======== Records for the task ========

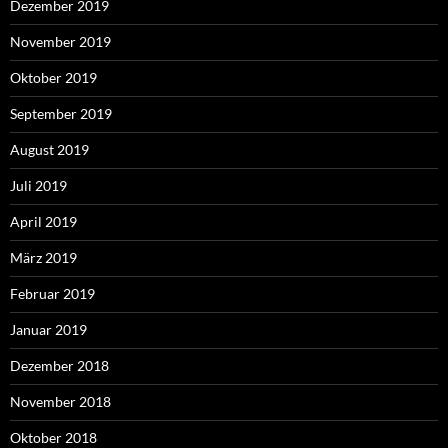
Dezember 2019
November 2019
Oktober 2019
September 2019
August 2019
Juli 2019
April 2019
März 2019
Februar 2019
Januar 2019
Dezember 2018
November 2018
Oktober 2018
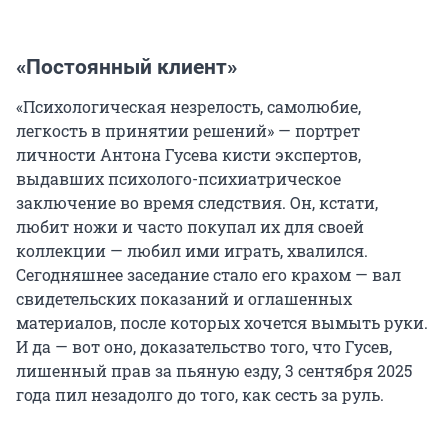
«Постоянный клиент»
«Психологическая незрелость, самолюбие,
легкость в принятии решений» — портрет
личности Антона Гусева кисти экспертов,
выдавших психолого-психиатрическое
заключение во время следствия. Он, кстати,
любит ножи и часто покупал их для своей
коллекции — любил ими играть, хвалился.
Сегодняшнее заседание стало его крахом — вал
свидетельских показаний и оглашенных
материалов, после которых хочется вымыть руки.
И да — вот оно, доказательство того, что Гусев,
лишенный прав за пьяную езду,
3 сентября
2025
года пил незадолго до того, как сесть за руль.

========
======== Records for the task ========

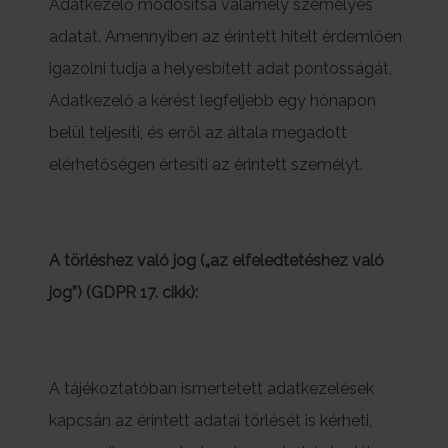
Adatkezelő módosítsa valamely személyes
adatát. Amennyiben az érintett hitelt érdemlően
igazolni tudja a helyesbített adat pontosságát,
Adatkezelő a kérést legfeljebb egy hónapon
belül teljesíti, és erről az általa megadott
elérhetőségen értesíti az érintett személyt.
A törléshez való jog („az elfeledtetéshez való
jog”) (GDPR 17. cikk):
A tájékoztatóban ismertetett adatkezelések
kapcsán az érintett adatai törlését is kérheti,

========

**Exercise details**
Copy the entries above exactly, but only from the line holding "belül teljesíti, és erről az általa megadott" through the line holding "kapcsán az érintett", both included.

**Result of this task**
belül teljesíti, és erről az általa megadott
elérhetőségen értesíti az érintett személyt.
A törléshez való jog („az elfeledtetéshez való
jog”) (GDPR 17. cikk):
A tájékoztatóban ismertetett adatkezelések
kapcsán az érintett adatai törlését is kérheti,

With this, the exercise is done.